An overhaul of what Minnesota's K-12 students learn in social studies classes has gained widespread attention as the state aims to update and expand the subject matter in a particularly heated moment in U.S. history.
The timing of the update is unrelated to current events. State law requires a review and revision of standards for each academic subject every 10 years, and social studies was due for its turn in the 2020-21 school year. Last fall, a 38-member committee of teachers, administrators, college professors and others began sifting through the state's decade-old standards. The goal: ensuring that what's taught in Minnesota classrooms is up to date and includes more people, perspectives and concepts.
Committee member Curtis Johnson, who serves on the Roseville school board, said he and others want schools and teachers to develop lesson plans that better reflect Minnesota's rapidly diversifying student population. And that, he said, requires much more than an extra mention of Black historical figures during Black History Month, or a discussion of Native Americans around the Thanksgiving holiday.
"I love 'Schoolhouse Rock!' but there's more than just the 'Schoolhouse Rock!' version of history," Johnson said, referencing the educational TV series.
In a first draft of the revised standards, released in early December, the committee makes those goals clear from the start. The introduction includes a pledge to highlight a group of people committee members say has previously been underrepresented in the subject.

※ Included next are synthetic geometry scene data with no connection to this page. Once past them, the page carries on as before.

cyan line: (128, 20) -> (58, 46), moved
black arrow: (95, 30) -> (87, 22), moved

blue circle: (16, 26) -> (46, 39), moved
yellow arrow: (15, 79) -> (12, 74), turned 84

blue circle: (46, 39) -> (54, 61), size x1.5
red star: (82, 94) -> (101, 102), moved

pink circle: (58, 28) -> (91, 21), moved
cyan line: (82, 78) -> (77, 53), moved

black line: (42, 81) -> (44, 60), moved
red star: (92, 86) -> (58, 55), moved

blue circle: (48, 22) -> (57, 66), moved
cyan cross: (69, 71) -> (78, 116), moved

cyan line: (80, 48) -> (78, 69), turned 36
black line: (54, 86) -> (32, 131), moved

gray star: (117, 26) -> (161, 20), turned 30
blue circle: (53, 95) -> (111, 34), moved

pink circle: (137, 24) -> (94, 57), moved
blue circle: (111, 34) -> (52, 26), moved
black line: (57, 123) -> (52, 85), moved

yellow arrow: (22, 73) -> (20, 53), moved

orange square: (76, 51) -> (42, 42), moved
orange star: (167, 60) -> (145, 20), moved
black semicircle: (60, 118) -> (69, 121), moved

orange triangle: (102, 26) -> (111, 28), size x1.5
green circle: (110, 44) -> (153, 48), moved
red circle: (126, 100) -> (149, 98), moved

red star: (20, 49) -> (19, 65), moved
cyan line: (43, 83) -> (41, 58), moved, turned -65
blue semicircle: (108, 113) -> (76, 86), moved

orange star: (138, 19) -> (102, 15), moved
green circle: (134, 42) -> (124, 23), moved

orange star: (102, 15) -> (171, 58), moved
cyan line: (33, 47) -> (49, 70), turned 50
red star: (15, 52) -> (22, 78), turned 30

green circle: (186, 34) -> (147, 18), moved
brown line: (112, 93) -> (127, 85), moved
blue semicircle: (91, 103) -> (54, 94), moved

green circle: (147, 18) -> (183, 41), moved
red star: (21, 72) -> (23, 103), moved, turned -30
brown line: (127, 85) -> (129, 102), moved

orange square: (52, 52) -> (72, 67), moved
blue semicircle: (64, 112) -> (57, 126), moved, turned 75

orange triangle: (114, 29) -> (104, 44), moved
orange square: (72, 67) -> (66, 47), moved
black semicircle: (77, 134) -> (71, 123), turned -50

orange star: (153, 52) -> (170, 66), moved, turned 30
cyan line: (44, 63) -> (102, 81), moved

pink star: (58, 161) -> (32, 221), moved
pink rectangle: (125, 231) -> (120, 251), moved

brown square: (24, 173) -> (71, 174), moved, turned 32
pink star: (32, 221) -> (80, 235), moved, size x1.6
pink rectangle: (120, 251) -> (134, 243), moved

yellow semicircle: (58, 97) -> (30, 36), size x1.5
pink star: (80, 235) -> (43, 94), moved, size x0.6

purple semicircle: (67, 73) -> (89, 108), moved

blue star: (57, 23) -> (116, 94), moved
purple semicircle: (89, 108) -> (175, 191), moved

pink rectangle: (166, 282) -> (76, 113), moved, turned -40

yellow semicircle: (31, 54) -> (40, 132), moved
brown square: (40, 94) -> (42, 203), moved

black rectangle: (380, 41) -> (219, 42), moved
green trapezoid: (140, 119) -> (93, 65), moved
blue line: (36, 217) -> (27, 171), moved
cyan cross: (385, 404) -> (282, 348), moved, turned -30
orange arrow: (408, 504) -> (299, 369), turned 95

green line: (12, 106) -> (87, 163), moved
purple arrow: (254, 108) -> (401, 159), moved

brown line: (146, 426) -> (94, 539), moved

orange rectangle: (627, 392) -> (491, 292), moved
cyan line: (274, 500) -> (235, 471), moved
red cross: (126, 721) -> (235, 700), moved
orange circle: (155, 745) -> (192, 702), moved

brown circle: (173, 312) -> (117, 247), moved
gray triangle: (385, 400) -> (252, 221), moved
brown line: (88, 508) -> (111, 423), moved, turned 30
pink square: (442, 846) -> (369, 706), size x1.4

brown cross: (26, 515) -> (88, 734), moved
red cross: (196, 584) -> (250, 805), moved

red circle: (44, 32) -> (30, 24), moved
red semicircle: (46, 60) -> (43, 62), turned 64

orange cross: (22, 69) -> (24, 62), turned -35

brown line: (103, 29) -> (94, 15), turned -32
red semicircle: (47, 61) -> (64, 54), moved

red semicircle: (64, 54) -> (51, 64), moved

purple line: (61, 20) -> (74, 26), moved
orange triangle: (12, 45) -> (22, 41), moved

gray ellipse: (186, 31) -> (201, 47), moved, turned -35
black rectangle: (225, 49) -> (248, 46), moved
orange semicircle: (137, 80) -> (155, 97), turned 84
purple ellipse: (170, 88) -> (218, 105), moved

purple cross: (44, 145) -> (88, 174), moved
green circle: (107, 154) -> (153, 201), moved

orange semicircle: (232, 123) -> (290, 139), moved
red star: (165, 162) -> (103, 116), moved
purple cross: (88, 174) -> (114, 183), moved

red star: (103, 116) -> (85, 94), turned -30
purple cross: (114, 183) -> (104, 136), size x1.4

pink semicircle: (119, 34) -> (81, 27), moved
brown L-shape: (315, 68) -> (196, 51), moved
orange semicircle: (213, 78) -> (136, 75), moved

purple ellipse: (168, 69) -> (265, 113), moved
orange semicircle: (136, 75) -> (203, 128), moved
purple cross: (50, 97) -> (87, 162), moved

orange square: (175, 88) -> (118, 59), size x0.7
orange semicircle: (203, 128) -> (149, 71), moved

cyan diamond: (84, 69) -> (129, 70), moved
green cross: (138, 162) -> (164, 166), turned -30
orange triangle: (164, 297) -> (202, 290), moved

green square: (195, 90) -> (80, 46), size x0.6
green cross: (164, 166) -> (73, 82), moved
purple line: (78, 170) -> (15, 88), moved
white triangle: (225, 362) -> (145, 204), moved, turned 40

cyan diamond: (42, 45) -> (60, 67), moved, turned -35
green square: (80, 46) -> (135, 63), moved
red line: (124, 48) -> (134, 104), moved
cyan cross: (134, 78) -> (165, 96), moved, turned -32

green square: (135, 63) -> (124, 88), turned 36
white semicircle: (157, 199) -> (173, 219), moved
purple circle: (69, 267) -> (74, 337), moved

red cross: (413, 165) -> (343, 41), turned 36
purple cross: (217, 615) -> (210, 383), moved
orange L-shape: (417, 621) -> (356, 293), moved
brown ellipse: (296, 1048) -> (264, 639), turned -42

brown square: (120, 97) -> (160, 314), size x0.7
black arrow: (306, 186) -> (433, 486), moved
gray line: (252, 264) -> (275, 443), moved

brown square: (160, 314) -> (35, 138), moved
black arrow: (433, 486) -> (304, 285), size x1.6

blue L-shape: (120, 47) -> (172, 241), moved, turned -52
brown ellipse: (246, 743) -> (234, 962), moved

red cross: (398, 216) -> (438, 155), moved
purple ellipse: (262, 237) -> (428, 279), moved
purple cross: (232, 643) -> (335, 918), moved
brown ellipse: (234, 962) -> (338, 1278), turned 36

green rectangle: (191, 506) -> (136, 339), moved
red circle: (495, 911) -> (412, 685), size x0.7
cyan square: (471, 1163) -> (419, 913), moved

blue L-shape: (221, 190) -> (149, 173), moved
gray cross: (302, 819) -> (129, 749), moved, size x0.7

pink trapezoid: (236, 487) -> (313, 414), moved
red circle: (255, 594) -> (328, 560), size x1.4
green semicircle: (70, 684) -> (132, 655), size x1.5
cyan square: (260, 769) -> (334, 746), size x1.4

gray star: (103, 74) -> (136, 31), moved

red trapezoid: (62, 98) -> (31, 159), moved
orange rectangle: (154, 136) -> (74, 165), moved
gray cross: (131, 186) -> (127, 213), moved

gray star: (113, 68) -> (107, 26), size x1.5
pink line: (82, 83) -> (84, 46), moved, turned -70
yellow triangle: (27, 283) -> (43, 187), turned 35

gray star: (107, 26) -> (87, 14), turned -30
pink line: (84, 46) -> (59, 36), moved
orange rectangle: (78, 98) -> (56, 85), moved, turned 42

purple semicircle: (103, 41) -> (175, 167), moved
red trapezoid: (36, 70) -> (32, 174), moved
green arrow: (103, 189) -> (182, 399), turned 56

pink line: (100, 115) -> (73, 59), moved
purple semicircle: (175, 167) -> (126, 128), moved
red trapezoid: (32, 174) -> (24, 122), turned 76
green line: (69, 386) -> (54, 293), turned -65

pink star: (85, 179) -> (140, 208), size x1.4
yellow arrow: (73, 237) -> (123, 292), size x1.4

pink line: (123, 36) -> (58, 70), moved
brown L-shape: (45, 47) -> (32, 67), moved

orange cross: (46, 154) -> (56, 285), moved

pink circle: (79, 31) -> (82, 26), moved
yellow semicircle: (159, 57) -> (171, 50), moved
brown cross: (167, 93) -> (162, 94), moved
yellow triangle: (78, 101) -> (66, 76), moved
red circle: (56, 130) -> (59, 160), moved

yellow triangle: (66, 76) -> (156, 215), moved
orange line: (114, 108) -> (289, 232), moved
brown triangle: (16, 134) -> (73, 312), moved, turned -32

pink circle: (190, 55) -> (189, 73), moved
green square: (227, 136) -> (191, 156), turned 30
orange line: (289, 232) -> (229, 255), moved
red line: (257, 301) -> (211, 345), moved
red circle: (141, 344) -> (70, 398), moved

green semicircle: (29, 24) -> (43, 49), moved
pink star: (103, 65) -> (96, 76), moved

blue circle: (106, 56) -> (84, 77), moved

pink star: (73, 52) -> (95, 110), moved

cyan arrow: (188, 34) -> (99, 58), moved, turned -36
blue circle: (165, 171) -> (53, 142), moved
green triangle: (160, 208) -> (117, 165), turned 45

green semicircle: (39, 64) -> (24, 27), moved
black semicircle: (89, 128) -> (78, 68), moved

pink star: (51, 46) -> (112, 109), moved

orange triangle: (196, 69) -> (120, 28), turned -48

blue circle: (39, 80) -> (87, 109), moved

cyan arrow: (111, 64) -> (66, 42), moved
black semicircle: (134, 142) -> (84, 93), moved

"Minnesota is the contemporary and ancestral home of the Anishinaabe and Dakota peoples," it reads, "and social studies education on this land will acknowledge and honor their contemporary and historical voices."
The review focuses on the state's standards and benchmarks — the overarching ideas students are expected to learn and understand at each grade level. The proposed revisions emphasize broad concepts of civics, economics, geography and history, as well as critical thinking about how people's background and experiences shape their interactions with others.
For example: The new standards require students to understand the mechanics of how government and democratic societies function and to use economic models to construct an argument and understand personal finance. But they also ask students to dig deeper, learning not just how to analyze historical documents and sources, but to do so while "considering what perspectives and narratives are absent from the available sources."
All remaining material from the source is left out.